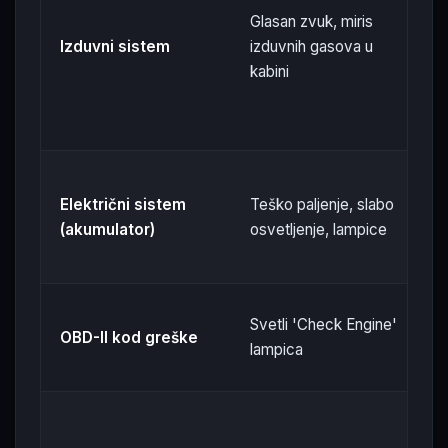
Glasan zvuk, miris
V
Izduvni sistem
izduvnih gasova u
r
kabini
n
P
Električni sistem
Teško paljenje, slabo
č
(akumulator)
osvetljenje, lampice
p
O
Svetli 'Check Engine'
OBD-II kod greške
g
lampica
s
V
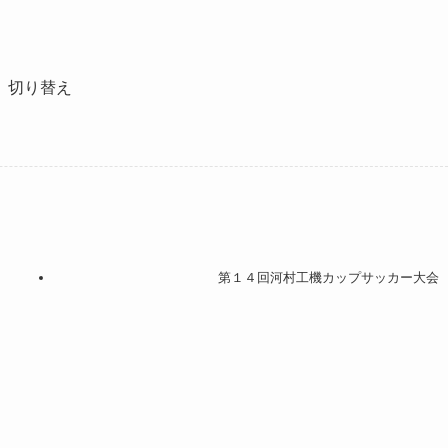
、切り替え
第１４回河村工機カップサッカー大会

:::::

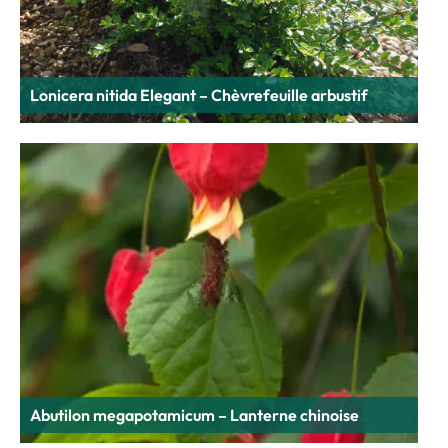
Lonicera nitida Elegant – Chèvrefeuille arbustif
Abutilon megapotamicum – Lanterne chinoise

:::::

### WHAT IS EXPECTED
Working from the entries above, please transcribe only the lines from the line with "Teško paljenje, slabo" through the line with "第１４回河村工機カップサッカー大会", exactly, with both end lines and without pictures.

### EXERCISE OUTPUT
Teško paljenje, slabo
č
(akumulator)
osvetljenje, lampice
p
O
Svetli 'Check Engine'
OBD-II kod greške
g
lampica
s
V
、切り替え
第１４回河村工機カップサッカー大会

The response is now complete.